A house with someone still inside. 

He nudged Sarah. "Look." 

She squinted. "Smoke means people. People mean problems." 

"Also means antibiotics. Maybe a stove to sterilize a blade." Quinn's grip tightened on the wheel. "Your call." 

Sarah exhaled through her nose. "Slow approach. Hands visible. No surprises." 

Quinn turned off the main road, the SUV bouncing over ruts hidden in the overgrown grass. Helen scrambled upright, her breath quickening. "They'll shoot us on sight." 

"Then it's your turn to take a bullet," Sarah muttered. 

The farmhouse revealed itself in increments: boarded windows reinforced with steel brackets, a cleared perimeter of dirt where nothing grew, a clothesline strung with faded flannel and children's overalls. 

He stopped fifty yards out and killed the engine. Silence, thick and heavy. 

Then: 

"Far enough!" 

The voice came from the second floor, sharp as a whip crack. An old man's voice, but steady. Quinn rolled down his window slowly. 

"We need help!" His words hung in the air. No response. 

Sarah leaned across him, her shirt clinging to her ribs with sweat. "Gunshot wound! Fever's spiking!" Her voice frayed at the edges. "We've got supplies to trade!" 

For a long moment, nothing happened. Then the front door creaked open. A woman stepped onto the porch, backlit by lantern light, a shotgun leveled at her hip. Her hair was steel-gray, her face deeply lined with years of sun and hard living. "Who shot you?" 

Helen flinched in the backseat. 

Sarah didn't hesitate. "I did." 

Quinn shot her a look. Sarah's glare shut him up. 

The woman's eyes flicked to Helen, then back to Sarah. "Bullshit." 

"Fine." Sarah bared her teeth. "The kid did. We pissed her off. Now are you gonna stand there playing moral arbiter or help before I bleed out on your fucking porch?" 

The woman's lips thinned. She glanced over her shoulder, nodded once, then jerked the barrel toward the house. "Bring her in.
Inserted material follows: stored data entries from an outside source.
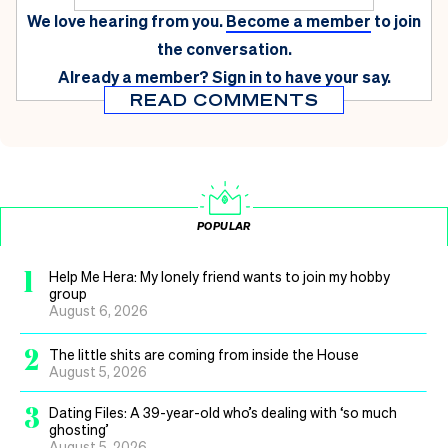
We love hearing from you.
Become a member
to join
the conversation.
Already a member?
Sign in
to have your say.
READ COMMENTS
POPULAR
1
Help Me Hera: My lonely friend wants to join my hobby
group
August 6, 2026
2
The little shits are coming from inside the House
August 5, 2026
3
Dating Files: A 39-year-old who’s dealing with ‘so much
ghosting’
August 5, 2026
Leave the guns." 

Quinn helped Sarah out of the car. Her leg buckled immediately, her weight sagging against him. Blood dripped onto the dirt, each drop kicking up a tiny cloud of dust. 

Helen hesitated, then placed the AK-47 on the seat. 
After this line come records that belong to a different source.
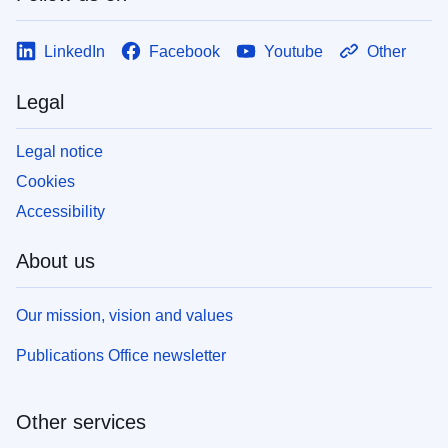
LinkedIn
Facebook
Youtube
Other
Legal
Legal notice
Cookies
Accessibility
About us
Our mission, vision and values
Publications Office newsletter
Other services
The woman's gaze tracked every movement. "The knife too, soldier boy." 

Quinn slid his K-Bar from its sheath and dropped it. 

Inside, the house smelled of woodsmoke and lye soap. A kerosene lantern cast long shadows over a kitchen table strewn with medical supplies—gauze, a bottle of moonshine, a bone-handled hunting knife resting next to a whetstone. 

The old man emerged from the hallway, his own shotgun trained on Quinn's chest. His beard was white, his eyes the color of river ice. "On the table," he ordered. 

Sarah collapsed onto the wooden surface with a gasp. The woman rolled up Sarah's pant leg, revealing the angry, puckered wound. Pus oozed from the edges. 

"Clean shot," the woman muttered. "Lucky it didn't hit bone." She grabbed the moonshine. "This'll hurt." 

Sarah snatched a leather strap from the table and clamped it between her teeth. "Do it." 

The woman poured. 

Sarah's scream was muffled, her back arching off the table. Quinn lunged forward— 

The old man's shotgun pressed into his sternum. "Don't." 

Helen stood frozen in the doorway, her fists clenched at her sides. 

The woman worked fast, probing the wound with fingers stained yellow with tobacco. "Bullet's out. Just grazed you. But the infection's the problem." She reached for the hunting knife. "Gotta cut the rot out." 

Sarah nodded, sweat dripping off her chin. 

Quinn's voice was gravel. "You got anything for the pain?" 

The old man snorted. "Ain't no hospitals left, son." 

The woman leaned over Sarah, the knife glinting. "Bite down." 

Outside, the wind picked up, rattling the boards over the windows. Somewhere in the distance, a crow cawed. 

Sarah's scream tore through the farmhouse, raw and primal, as the knife bit into infected flesh. It wasn't just pain - it was the sound of a woman who'd survived too much to die quietly.